The neighborhoods were first organized by the Spanish. “Centro” was for the Spanish with the four oldest areas (barrios) set aside for the indigenous in “La Palmita“, “Ojo de Agua“, “Valle del Maíz” and “Guadiana“.

Street signs in San Miguel de Allende, Mexico. San Miguel de Allende is a UNESCO World Heritage Site.

Street signs in San Miguel de Allende, Mexico. San Miguel de Allende is a UNESCO World Heritage Site.

Colonias” are the areas a bit farther afield from the “jardín“, such as “San Antonio” (the largest neighborhood), “Guadalupe” (named for the wife of the owner of the factory that is now an art gallery), and others.

The word “fraccionamiento” is used for a planned development while enfondant implies an area of similar looking houses built at the same time and assigned to owners as part of the Mexican mortgage system.  Assuming you’ve steady work, and are under a certain age (normally 35 so you live long enough to pay off your mortgage), you qualify to buy one of these low cost houses over a 20 or 30 year loan.

Why I mention all this is because neighborhood names repeat themselves and if you want a taxi to take you enfondant “La Luz” it is a different place than “fraccionamiento La Luz” and so on.  If you blithely say to the driver “La Luz“, it’s anyone’s guess where you’ll end up!

On to street names….

The Spanish, given their obsession with the local mines and converting the locals, named the streets after Jesus, Mary, the saints and related religious notions like the Immaculate Conception or the Ten Commandments.  Many of these streets were renamed after the revolution from Spain for the local founding fathers like “Aldama”, “Allende” and “Hidalgo“.  (Look at the actual street signs to see what the street was called before in small print under the current name.  Ignore the misspellings and odd use of abbreviations.)

Farther afield from the jardin geographic names popped up for the surrounding orchards and their corresponding plant life.


Recent subdivisions tend to focus on themes.  “Colonia Guadalupe” prefers artists and songs while “Colonia Olimpo” leans towards Greek gods and goddesses.  Often streets change name every block or so to simply keep you on your toes!  Best of luck streetwalking on “Chorro/Barranca/Murillo/Nuñez/Calzada de la Presa” as they are all the same street.  And, yes, street names are repeated around town with “Allende”, “Soledad”, “San Juan” and “Guadalupe” being oft-repeated favorites.
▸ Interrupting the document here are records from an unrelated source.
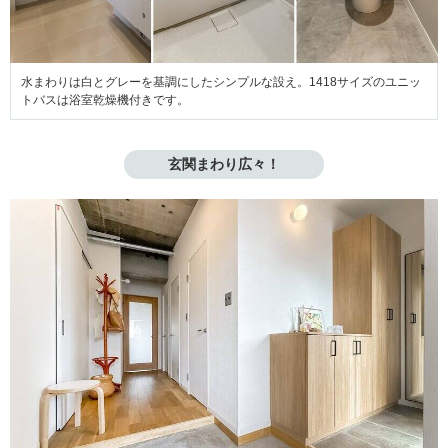
水まわりは白とグレーを基調にしたシンプルな設え。1418サイズのユニッ
トバスは浴室乾燥機付きです。
玄関まわり広々！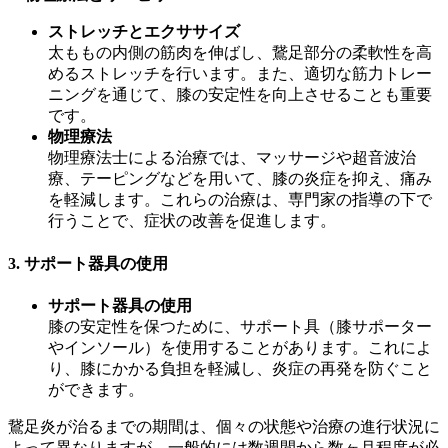
ストレッチとエクササイズ
太ももの内側の筋肉を伸ばし、鵞足部分の柔軟性を高
めるストレッチを行います。また、適切な筋力トレー
ニングを通じて、膝の安定性を向上させることも重要
です。
物理療法
物理療法士による治療では、マッサージや超音波治
療、テーピングなどを用いて、膝の炎症を抑え、痛み
を軽減します。これらの治療は、専門家の指導の下で
行うことで、症状の改善を促進します。
3.
サポート器具の使用
サポート器具の使用
膝の安定性を保つために、サポート具（膝サポーター
やインソール）を使用することがあります。これによ
り、膝にかかる負担を軽減し、炎症の再発を防ぐこと
ができます。
鵞足炎が治るまでの期間は、個々の状態や治療の進行状況に
よって異なりますが、一般的には数週間から数ヶ月程度が必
Calle means street and a “callejon” is an alley.  A “cuesta” is a hill or slope.  A “calzada” implies a paved highway though I’d question that logic given our use of cobblestones.  “Libramiento” is a freeway while round-abouts are glorietas.


Some street names are logical if you know where you are.  “Huertas” is for the orchards that once surrounded San Miguel while “Muertos” (Street of the Dead) leads down to the St. John of God cemetery.  “Animas” is for all the Lost Souls that roamed the streets as ghosts following their recent executions in “Plaza Cívica”.  “Chorro” is for the spring where the town was founded.  “Calvario” is for Calvary, the hill Jesus died on and why his partner in death, St. Dimas, is named for the street that intersects it.
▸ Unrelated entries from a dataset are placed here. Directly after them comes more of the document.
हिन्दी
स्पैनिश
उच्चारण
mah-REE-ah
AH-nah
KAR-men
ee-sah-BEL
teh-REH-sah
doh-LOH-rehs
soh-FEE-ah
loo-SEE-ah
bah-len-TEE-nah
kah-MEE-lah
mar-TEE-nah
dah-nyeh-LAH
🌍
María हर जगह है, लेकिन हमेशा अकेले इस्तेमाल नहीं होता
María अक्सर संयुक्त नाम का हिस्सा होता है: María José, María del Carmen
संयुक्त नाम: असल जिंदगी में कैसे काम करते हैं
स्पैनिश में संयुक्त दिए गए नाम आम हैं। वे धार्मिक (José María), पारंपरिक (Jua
Canal”, “Sollano”, “Hernández”, “Macías” and “Homobono” are named for important people and families.  Meanwhile important dates like “5 de Mayo” for getting the French out of Mexico, “15 de Septiembre” for when the Revolution against Spain started and “20 de Enero” for my mother’s birthday (well, and Allende’s also) are the names of important streets.

One of the most touching street names has to be “Indio Triste” for sad Indian.  Named for the indigenous lad that played sad music daily for his wife suffering in the indigenous hospital then behind the St. John of God Church.  The musician felt his music would be carried by the angels to his ill wife and make her well again.  I can only assume it did the trick and his spousal devotion won’t be forgotten if only for the unusual street name!
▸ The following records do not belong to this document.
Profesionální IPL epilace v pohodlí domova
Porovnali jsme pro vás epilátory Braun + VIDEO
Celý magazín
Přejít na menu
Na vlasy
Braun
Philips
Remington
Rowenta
Joseph Toone is the Historical Society’s short-story award winning author of the SMA Secrets book series.  All books in the series are Amazon bestsellers in Mexican Travel and Holidays.  Toone is SMA’s expert and TripAdvisor’s top ranked historical tour guide telling the stories behind what we do in today’s SMA.  Visit HistoryAndCultureWalkingTours.com, also on FaceBook.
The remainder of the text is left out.